== INSTRUCTIONS TO FOLLOW ==
Write out nothing but the lines from the first line of the entries below through the line with "Landscape lighting is"; no pictures go in.
***** DATA FOR THIS TASK
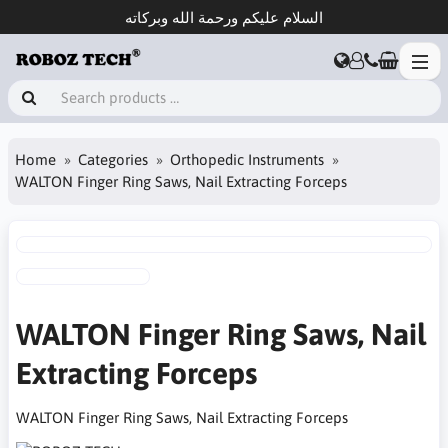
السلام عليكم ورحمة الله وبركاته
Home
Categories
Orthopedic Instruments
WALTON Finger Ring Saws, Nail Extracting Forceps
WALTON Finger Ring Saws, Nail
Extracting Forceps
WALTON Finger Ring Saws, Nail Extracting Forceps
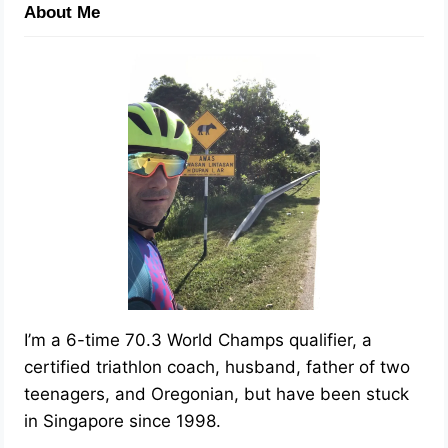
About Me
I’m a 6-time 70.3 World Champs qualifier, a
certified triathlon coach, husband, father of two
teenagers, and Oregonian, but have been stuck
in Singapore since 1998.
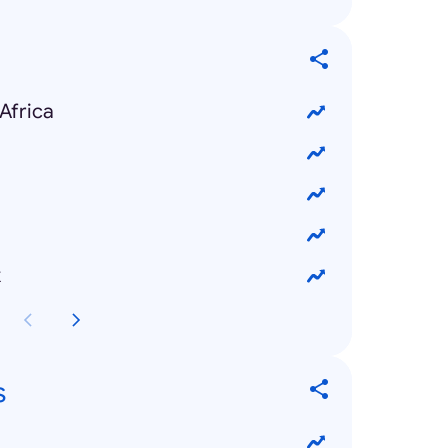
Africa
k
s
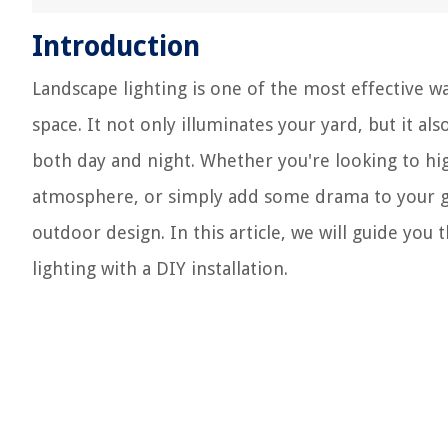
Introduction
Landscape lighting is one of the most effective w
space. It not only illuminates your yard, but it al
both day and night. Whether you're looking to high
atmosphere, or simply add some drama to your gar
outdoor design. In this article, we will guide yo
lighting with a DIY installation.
**********
== WRITTEN RESPONSE ==
السلام عليكم ورحمة الله وبركاته
Home
Categories
Orthopedic Instruments
WALTON Finger Ring Saws, Nail Extracting Forceps
WALTON Finger Ring Saws, Nail
Extracting Forceps
WALTON Finger Ring Saws, Nail Extracting Forceps
About Me
I’m a 6-time 70.3 World Champs qualifier, a
certified triathlon coach, husband, father of two
teenagers, and Oregonian, but have been stuck
in Singapore since 1998.
Africa
k
s
Introduction
Landscape lighting is one of the most effective w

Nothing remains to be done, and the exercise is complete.